Modern CPUs are insanely complicated, with thousands of different instructions, countless layers of cruft and bewildering performance variations across architecture generations - what's optimal in one gen can be a worst case scenario two generations down the road. For any modern CPU I'd never attack a problem ASM first and, most probably, never even touch it.

But we are talking about the 6502 inside the NES, running at less than 2 MHz, with one accumulator and two index registers, a couple status flags and an 8-bit stack pointer within a 256-byte stack. It's a simple machine, for simpler problems.

And yet, guys like Paul Lutus were doing real-time 3D wireframes in FORTH, with fast 8-bit scaled trigonometric functions (no floats involved). It was pure badass of a magnitude not heard of since.

My own contribution was a windowing library for the Apple II that did fit in 1024 bytes and ran self-modifying code to display overlapping windows.

rbanffy · on April 12, 2018

> "I want to iterate through the leaves of a binary tree and compute its standard deviation"

Assuming this is a recurring problem, I'd just use two libraries - a binary tree and a floating point one (I cut my teeth on the Apple II+, so I could count on FP routines already in place in the ROM. If a tree library is not available, writing a tree walker is not a particularly difficult task.

Libraries, subroutines and macros were a huge helper then.

> I need an intermediary register, do I have one available?

If we are talking 6502, the answer is "no". You had page zero, which was almost as good as having 256 8-bit registers.

pjmlp · on April 13, 2018

> I think writing assembly is a skill any coder should have, especially if you usually deal with close-to-the-metal languages like C, C++ or Rust for instance.

It also applies to using languages like Java and C#.

Occasional devs might not be aware of it, but there are ways to see what the JIT/AOT compilers generate.

JustSomeNobody · on April 12, 2018

Part of the tedium is only having a few registers so programming in assembly begins to resemble solving the towers of Hanoi puzzle.
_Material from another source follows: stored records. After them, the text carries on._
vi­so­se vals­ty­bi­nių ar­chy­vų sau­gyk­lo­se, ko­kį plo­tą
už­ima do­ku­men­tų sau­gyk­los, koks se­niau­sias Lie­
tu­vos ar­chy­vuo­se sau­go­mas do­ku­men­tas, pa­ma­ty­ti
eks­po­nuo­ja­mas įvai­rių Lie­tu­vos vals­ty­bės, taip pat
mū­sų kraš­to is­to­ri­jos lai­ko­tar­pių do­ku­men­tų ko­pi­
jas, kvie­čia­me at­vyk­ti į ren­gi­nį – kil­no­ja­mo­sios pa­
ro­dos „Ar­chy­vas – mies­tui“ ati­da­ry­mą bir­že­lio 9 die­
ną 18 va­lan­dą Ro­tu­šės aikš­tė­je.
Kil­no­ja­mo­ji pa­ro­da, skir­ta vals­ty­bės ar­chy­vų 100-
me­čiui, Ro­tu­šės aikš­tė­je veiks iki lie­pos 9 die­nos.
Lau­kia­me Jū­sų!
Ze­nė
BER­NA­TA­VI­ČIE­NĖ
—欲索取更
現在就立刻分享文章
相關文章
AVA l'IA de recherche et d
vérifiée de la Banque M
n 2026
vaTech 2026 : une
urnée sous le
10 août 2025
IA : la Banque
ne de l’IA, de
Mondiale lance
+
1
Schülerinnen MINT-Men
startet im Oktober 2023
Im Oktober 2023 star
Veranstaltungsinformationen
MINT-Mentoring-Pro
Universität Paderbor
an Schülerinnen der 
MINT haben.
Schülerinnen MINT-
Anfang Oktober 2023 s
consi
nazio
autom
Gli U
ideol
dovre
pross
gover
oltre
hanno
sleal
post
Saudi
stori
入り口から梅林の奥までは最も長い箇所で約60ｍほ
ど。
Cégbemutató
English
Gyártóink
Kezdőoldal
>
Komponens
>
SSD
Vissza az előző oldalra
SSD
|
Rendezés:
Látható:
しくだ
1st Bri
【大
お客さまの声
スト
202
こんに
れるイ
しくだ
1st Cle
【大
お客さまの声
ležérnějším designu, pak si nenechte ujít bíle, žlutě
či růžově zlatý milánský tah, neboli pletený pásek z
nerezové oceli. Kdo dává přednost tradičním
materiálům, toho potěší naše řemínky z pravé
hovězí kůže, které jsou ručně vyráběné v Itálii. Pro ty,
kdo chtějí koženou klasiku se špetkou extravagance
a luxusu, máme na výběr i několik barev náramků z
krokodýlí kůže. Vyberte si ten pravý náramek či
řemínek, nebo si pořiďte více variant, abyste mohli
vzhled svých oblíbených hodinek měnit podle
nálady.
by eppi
But, it's certainly something every programmer should give a try at some point, if for no other reason than just a mental exercise.

SilasX · on April 12, 2018

Have you done http://nand2tetris.org ? It involves (virtually) building up a CPU that has two registers, which I'm guessing the minimum possible.

rbanffy · on April 12, 2018

You'll need some internal state (one register?) and a program counter. If instructions are long enough, you can encode the address of the next instruction in the instruction itself (sort of a perverse VLIW where everything ends with a jump to a given address) and ditch the program counter. You can make tests destructive, so your status bits end up overwriting the register - it would force some "interesting" programming techniques, but it seems doable.

But remember: there is always a lot of state flying around that's not exposed to the programmer through architectural registers.

a1369209993 · on April 13, 2018

You could make every operation of the form (op src dst nxt). Something like https://codegolf.stackexchange.com/questions/11880/build-a-w..., where results are always written to ram and 'register' indexes are just addresses. You'd still need some transient/architectural registers to hold the current instruction/memory address/alu input-output on its way though the cpu though.

rbanffy · on April 12, 2018

> resemble solving the towers of Hanoi puzzle

That's the relaxing part.

wolfgke · on April 12, 2018

> Part of the tedium is only having a few registers so programming in assembly begins to resemble solving the towers of Hanoi puzzle.

Solving the towers of Hanoi puzzle can be done completely mechanically (exercise: derive the really simple algorithm). Programming in such a constrained environment is something where you have to think for yourself, since I am not aware of any mechanical solution.

jontro · on April 12, 2018

A mechanical solution would be using other languages like C

wolfgke · on April 12, 2018

Using C you cannot get the advantages that 6502 assembly provides. On the other hand, to stay with towers of Hanoi, one can show that the simple mechanical algorithm that one can derive for it, will solve the problem with a minimum possible number of moves.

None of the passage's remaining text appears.